The Ongoing Assessment Project (OGAP) is both the product and subject of research. First, OGAP was developed upon important research-based principles of student learning and mathematics instruction. Second, OGAP has been the subject of a number of studies that assess its impact on teachers and students. Here both the research foundation for OGAP and the evidence of its impacts on teachers and students are summarized.
The Research Foundation of OGAP
The foundation underlying OGAP is both the strong research base for formative assessment and the field’s growing understanding of how students learn mathematics. Research reviews of formative assessment practices indicate that teachers’ skill with formative assessment is a key factor for improving student learning (Kluger & DiNisi, 1996; Wiliam, 2007). In their extensive review of the literature on formative assessment, Black and Wiliam (1998) found substantial evidence linking formative assessment with higher student achievement, with typical effect sizes ranging from an impressive 0.4 to 0.7. Across these studies, formative assessment was shown to be particularly beneficial for low-performing students, which suggests that increasing teachers’ skill with formative assessment has promise for closing the achievement gap.

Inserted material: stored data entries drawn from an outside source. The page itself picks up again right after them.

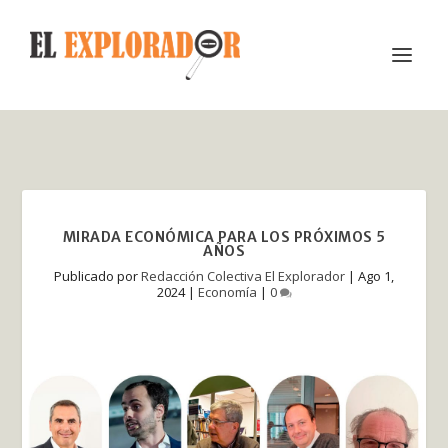
MIRADA ECONÓMICA PARA LOS PRÓXIMOS 5
AÑOS
Publicado por
Redacción Colectiva El Explorador
|
Ago 1,
2024
|
Economía
|
0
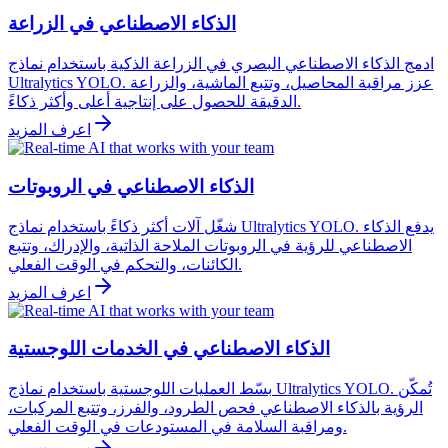
الذكاء الاصطناعي في الزراعة
ادمج الذكاء الاصطناعي البصري في الزراعة الذكية باستخدام نماذج
Ultralytics YOLO. عزز مراقبة المحاصيل، وتتبع الماشية، والزراعة
الدقيقة للحصول على إنتاجية أعلى وأكثر ذكاءً.
اعرف المزيد
الذكاء الاصطناعي في الروبوتات
شغّل آلات أكثر ذكاءً باستخدام نماذج Ultralytics YOLO. يدفع الذكاء
الاصطناعي للرؤية في الروبوتات الملاحة الذاتية، والإدراك، وتتبع
الكائنات، والتحكم في الوقت الفعلي.
اعرف المزيد
الذكاء الاصطناعي في الخدمات اللوجستية
بسّط العمليات اللوجستية باستخدام نماذج Ultralytics YOLO. تُمكّن
الرؤية بالذكاء الاصطناعي فحص الطرود، والفرز، وتتبع المركبات،
ومراقبة السلامة في المستودعات في الوقت الفعلي.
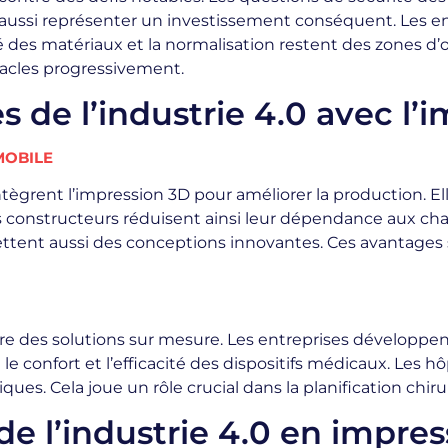
t aussi représenter un investissement conséquent. Les 
é des matériaux et la normalisation restent des zones d’
acles progressivement.
s de l’industrie 4.0 avec l’
MOBILE
grent l’impression 3D pour améliorer la production. Elle
 constructeurs réduisent ainsi leur dépendance aux ch
ent aussi des conceptions innovantes. Ces avantages se
ffre des solutions sur mesure. Les entreprises développ
confort et l’efficacité des dispositifs médicaux. Les hô
s. Cela joue un rôle crucial dans la planification chirur
de l’industrie 4.0 en impre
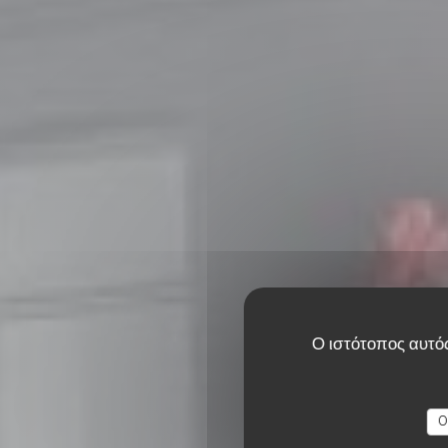
Ο ιστότοπος αυτός
O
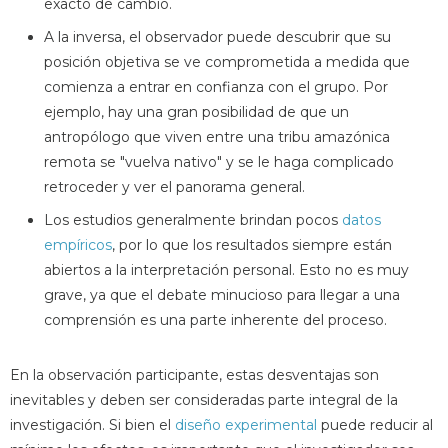
exacto de cambio.
A la inversa, el observador puede descubrir que su
posición objetiva se ve comprometida a medida que
comienza a entrar en confianza con el grupo. Por
ejemplo, hay una gran posibilidad de que un
antropólogo que viven entre una tribu amazónica
remota se "vuelva nativo" y se le haga complicado
retroceder y ver el panorama general.
Los estudios generalmente brindan pocos
datos
empíricos
, por lo que los resultados siempre están
abiertos a la interpretación personal. Esto no es muy
grave, ya que el debate minucioso para llegar a una
comprensión es una parte inherente del proceso.
En la observación participante, estas desventajas son
inevitables y deben ser consideradas parte integral de la
investigación. Si bien el
diseño experimental
puede reducir al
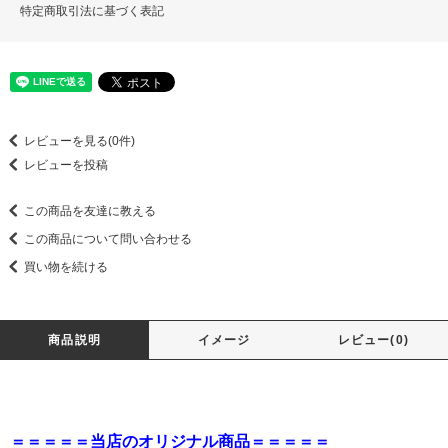
特定商取引法に基づく表記
レビューを見る(0件)
レビューを投稿
この商品を友達に教える
この商品について問い合わせる
買い物を続ける
商品説明
イメージ
レビュー(0)
＝＝＝＝＝当店のオリジナル商品＝＝＝＝＝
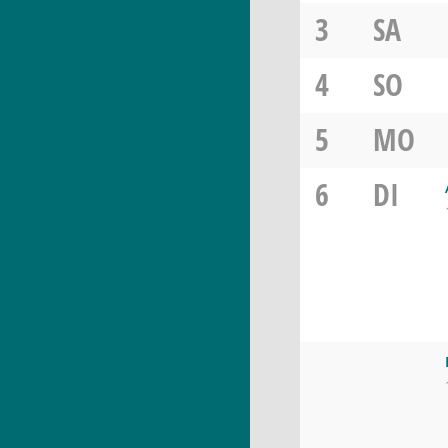
3
SA
4
SO
5
MO
6
DI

Over the last thirty years, a parallel set of research has been conducted on children’s development in such mathematical concepts as multiplicative reasoning, rational number reasoning, and proportional reasoning (Behr, Harel, Post, & Lesh, 1992; Harel & Confrey, 1994; Lamon, 2007; Steffe & Olive, 2010; Tournaire & Pulos, 1985; Sherin & Fuson, 2005), (e.g., Confrey, 2009). The growing understanding of the “learning trajectories” or common pathways of development in these areas have the potential to provide teachers with a clear articulation of learning goals, how students’ thinking should develop, and learning activities that are likely to move students along the path towards achieving those goals (Heritage, 2008; Sztajn, Confrey, Wilson, & Edginton, 2012).
The ability to tie assessment evidence to subsequent instruction involves understanding the trajectory of student learning and having instructional strategies that help learners move along that trajectory (Andrade, 2010). Some evidence suggests that research-based frameworks of how students build mathematical understanding can enhance teacher’s ability to interpret evidence of student learning and respond productively in light of that evidence (Clements, Sarama, Spitler, Lange & Wolfe, 2011; Wilson, 2009).
Building on this research through a decade of their own research and development, the Vermont Mathematics Partnership is an effort to use formative assessment processes informed by the research on students’ mathematical learning. OGAP materials were developed through the distillation of hundreds of studies and articles on mathematics education research on multiplicative reasoning and fractions; more than 50,000 samples of student work; and the study of over 27 teacher-leader projects in which OGAP has trained teachers working in Michigan, Alabama, Nebraska, New Hampshire, and Ohio using the OGAP materials for fractions and multiplicative reasoning.
A key aspect of OGAP is that the program translates research into practice for teachers. For example, the OGAP framework for multiplicative reasoning is used by teachers on an ongoing basis to chart students’ progress towards more efficient and generalizable strategies when solving problems. Research has shown that in multiplicative situations, as students interact with new concepts, new and/or more complex problem situations, and new problem structures, they may move back and forth between multiplicative, transitional, additive, and non-multiplicative strategies (e.g., Ambrose et al., 2003; Carpenter et al., 1998; Greer, 1992; Kaput, 1989; Lamon, 1994; Nesher, 1998). This research base is synthesized in the three interrelated elements of OGAP: 1) problem structures (e.g., number of digits, number of factors, properties); 2) problem situations with sample problems (e.g., equal groups, multiplicative change and comparisons, rate); and, 3) the main stages in the learning trajectory for multiplication and division and evidence in student work.